While it is a cause of regret that we are to lose the services of so experienced an officer, whose high military qualities have so long given a feeling of security to the Department, and commanded the confidence of the troops, yet as these services are to be transferred to a more important field, we shall all without doubt submit to the sacrifice with cheerful acquiescence.
In taking charge of the Department, the Lieutenant-General commanding is not insensible to the importance of the duties devolved upon him, or the difficulties by which he is surrounded.
The extent of the territory embraced in the command; its geographical position, its seaports, its river coast, its resource in men and material—still untouched and available—constitute it a field of the highest importance to the Confederacy in its military aspect.
Its difficulties and embarrassments, whatever they may be, are not inherent nor insurmountable. Chargeable mainly to the fortunes of war, they are to be regarded as trials of our fidelity to the cause we have espoused, and tests of the sincerity and depth and earnestness of our devotion to its final triumph. Reverses as well as successes are the allotments of war. Let us hope that the future may be more generous than the past. And when we consider the high soldierly qualities of the army belonging to this command, and call to mind the lofty traits of character which have ever distinguished the population comprised within its limits, we cannot but feel that the [230] time has come when for us there is to be a more favorable turn of the wheel of fortune. We may, nevertheless, remember that it was a maxim among the religion of the heathen that the gods helped those who helped themselves—a maxim which the teachings of a purer and truer faith have served to confirm and establish.

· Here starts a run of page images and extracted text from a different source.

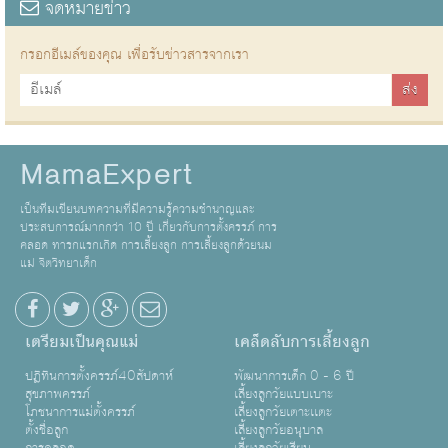
จดหมายข่าว
กรอกอีเมล์ของคุณ เพื่อรับข่าวสารจากเรา
MamaExpert
เป็นทีมเขียนบทความที่มีความรู้ความชำนาญและ
ประสบการณ์มากกว่า 10 ปี เกี่ยวกับการตั้งครรภ์ การ
คลอด ทารกแรกเกิด การเลี้ยงลูก การเลี้ยงลูกด้วยนม
แม่ จิตวิทยาเด็ก
เตรียมเป็นคุณแม่
เคล็ดลับการเลี้ยงลูก
ปฏิทินการตั้งครรภ์40สัปดาห์
พัฒนาการเด็ก 0 - 6 ปี
สุขภาพครรภ์
เลี้ยงลูกวัยแบบเบาะ
โภชนาการแม่ตั้งครรภ์
เลี้ยงลูกวัยเตาะเเตะ
ตั้งชื่อลูก
เลี้ยงลูกวัยอนุบาล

Our cause is not less the cause of truth, of honor, and of God, now than it was the first day we took up arms against the barbarous horde of fanatics and of Puritan and German infidels who have for three years sought to despoil us of our political rights, rob us of our property, destroy our social life, and overturn and crush our altars. The hate of these men has not been abated by the plunder and desolation and bloodshed upon which it has fed, but has rather been deepened and intensified. From them, should they succeed, we are to expect nothing but universal confiscation of our property, abject social degradation or death.
The Lieutenant-General commanding, therefore, confidently trusts that under a sense of such a hopeless future, the inspiration of our just cause, and the encouragement and example of our noble women, who everywhere regard our invaders with loathing and abhorrence, all past grievances among ourselves, real or supposed, may be forgotten; and while the gallant men who compose our army in the field will resolve afresh to renew their vows of undying resistance to our enemy, those who have not yet taken up arms will come forward promptly to swell the ranks of our battalions, and share with their countrymen the duty and the honor of breaking the power of the oppression. The vigorous employment of our own resources, with unity, harmony, and an unflinching determination to be free, cannot, under God, but crown our efforts with triumphant success.